Forgive the obscure title. It's likely a duplicate but I couldn't find the correct phrase.

Consider the following inheritance hierarchy.

class A
{
public:
    virtual void Foo(int i) { printf("A::Foo(int i)\n"); }
    void Foo(int a, int b) { Foo(a + b); }
};

class B : public A
{
public:
    void Foo(int i) override { printf("B::Foo(int i)\n"); }
};

class C : public B
{
public:
    void Bar() { Foo(1, 2); } //error C2660: function does not take two arguments
};

A has two methods named Foo with a different number of parameters. Only one of them is virtual.
B overrides the virtual method.
C tries to call the non-virtual method and encounters an error.

Calling the method as A::Foo(1, 2) does work fine.

Question: Why can't the compiler deduce that the correct method is found on A?

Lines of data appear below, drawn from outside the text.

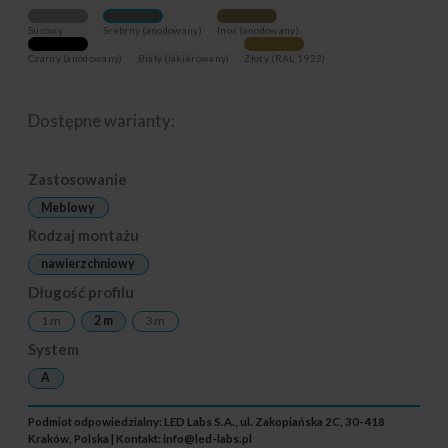
Surowy
Srebrny (anodowany)
Inox (anodowany)
Czarny (anodowany)
Biały (lakierowany)
Złoty (RAL 1923)
Dostępne warianty:
Zastosowanie
Meblowy
Rodzaj montażu
nawierzchniowy
Długość profilu
1 m
2 m
3 m
System
A
Podmiot odpowiedzialny: LED Labs S.A., ul. Zakopiańska 2C, 30-418
Kraków, Polska | Kontakt:
info@led-labs.pl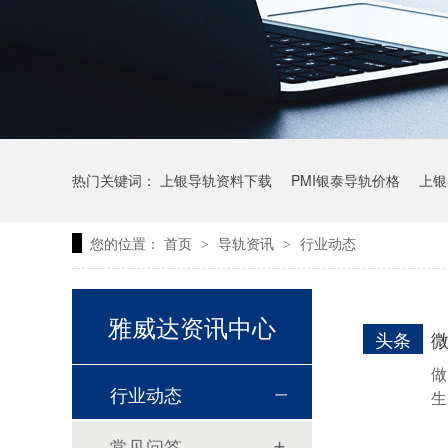
热门关键词：
上银导轨资料下载
PMI银泰导轨价格
上银
您的位置：
首页
导轨资讯
行业动态
>
>
上银微型直线导轨价格
上银导轨报价
直线模组价格
雅威达资讯中心
头条
做
行业动态
生
常见问答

It seems odd we would have to explicitly add A:: in a call such as:

C c;
c.A::Foo(1, 2);

Answer 1

Because the member function named Foo is found at the class scope of B, and then name lookup stops, so the Foo in class A is not visible, and won't be considered for overload resolution, even if the version in class A is more appropriate. It is name hiding.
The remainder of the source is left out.